Tragis! Bayi Terpotong Tiga Ditemukan di Ngarai Sianok Bukittinggi, Diduga Mutilasi
Warga Bukittinggi digegerkan penemuan jasad bayi terpotong tiga di Ngarai Sianok. Polisi selidiki dugaan mutilasi terhadap bayi malang ini. Apa motif di baliknya?
Warga Kota Bukittinggi, Sumatera Barat, dihebohkan dengan penemuan jasad bayi perempuan dalam kondisi memilukan pada Sabtu (25/10) pagi. Bayi malang tersebut ditemukan terpisah menjadi tiga bagian tubuh di bibir Ngarai Sianok. Kejadian tragis ini sontak memicu keprihatinan mendalam di kalangan masyarakat setempat.

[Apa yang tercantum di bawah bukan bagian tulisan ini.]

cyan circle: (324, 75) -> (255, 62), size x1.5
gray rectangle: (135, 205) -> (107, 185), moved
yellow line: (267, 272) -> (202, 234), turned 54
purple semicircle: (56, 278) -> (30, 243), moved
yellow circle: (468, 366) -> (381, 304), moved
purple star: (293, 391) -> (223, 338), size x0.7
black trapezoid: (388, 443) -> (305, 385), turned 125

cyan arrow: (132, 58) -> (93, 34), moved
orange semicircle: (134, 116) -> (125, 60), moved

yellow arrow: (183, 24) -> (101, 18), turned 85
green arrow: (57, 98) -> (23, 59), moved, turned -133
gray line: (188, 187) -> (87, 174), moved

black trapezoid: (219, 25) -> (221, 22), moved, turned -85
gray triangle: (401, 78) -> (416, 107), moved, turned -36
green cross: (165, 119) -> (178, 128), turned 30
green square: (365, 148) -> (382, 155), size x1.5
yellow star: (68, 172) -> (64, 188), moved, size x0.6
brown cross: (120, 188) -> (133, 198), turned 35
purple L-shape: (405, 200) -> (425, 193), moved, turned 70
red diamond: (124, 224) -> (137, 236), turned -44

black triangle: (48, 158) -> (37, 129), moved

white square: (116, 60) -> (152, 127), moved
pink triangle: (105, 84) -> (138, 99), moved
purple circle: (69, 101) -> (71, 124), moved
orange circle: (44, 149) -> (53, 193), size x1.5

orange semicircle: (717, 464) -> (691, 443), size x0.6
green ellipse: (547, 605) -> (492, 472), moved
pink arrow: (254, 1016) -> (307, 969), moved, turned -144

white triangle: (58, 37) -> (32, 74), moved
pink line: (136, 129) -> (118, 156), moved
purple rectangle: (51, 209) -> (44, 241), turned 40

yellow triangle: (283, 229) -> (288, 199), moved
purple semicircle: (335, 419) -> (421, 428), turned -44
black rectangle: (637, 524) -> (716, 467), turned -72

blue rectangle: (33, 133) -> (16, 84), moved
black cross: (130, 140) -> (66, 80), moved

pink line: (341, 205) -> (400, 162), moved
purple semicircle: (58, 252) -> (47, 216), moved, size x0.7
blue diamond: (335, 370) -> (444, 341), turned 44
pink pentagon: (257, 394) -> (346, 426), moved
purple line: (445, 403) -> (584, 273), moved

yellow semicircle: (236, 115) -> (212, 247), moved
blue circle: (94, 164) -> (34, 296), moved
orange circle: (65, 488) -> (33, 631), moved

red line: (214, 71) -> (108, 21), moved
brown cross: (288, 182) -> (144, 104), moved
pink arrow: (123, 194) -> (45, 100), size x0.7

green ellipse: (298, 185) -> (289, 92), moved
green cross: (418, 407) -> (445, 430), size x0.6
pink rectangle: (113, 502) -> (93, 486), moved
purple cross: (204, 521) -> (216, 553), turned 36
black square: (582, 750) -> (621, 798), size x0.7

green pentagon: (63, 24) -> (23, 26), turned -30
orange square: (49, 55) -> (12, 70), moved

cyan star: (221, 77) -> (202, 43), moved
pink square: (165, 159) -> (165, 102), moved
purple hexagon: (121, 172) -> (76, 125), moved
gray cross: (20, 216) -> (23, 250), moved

Penemuan pertama kali dilaporkan sekitar pukul 07.30 WIB ketika seorang warga melihat seekor anjing menggigit bagian kaki bayi. Setelah polisi tiba di lokasi, bagian kepala dan tangan kiri bayi juga berhasil ditemukan. Pihak berwenang kini tengah berupaya mengungkap misteri di balik kasus mengerikan ini.
Kepolisian Sektor Kota Bukittinggi segera turun tangan untuk melakukan penyelidikan mendalam terkait insiden ini. Petugas berfokus pada kemungkinan adanya tindak mutilasi terhadap jasad bayi tersebut. Kasus ini menjadi prioritas utama untuk segera diungkap demi keadilan bagi korban.
Kronologi Penemuan Jasad Bayi Terpotong di Ngarai Sianok
Penemuan jasad bayi terpotong tiga ini bermula dari laporan warga pada Sabtu pagi. Ketua RT Bukik Cangang Bukittinggi, Yusrizal, menjelaskan bahwa "Mayat bayi itu dilihat pertama kali sekitar pukul 7.30 WIB oleh warga digigit seekor anjing di bagian kaki." Lokasi penemuan yang berada di bibir Ngarai Sianok menambah kepiluan atas kejadian ini.
Setelah penemuan awal, pihak kepolisian segera datang ke lokasi kejadian. Petugas kemudian menemukan bagian tubuh bayi lainnya, yaitu kepala dan tangan kiri. Yusrizal juga menambahkan bahwa di sekitar lokasi penemuan, banyak terdapat binatang jenis kera yang hidup liar di tebing Ngarai Sianok. Hal ini menimbulkan pertanyaan apakah kondisi bayi yang terpisah itu karena perbuatan binatang atau sengaja dimutilasi.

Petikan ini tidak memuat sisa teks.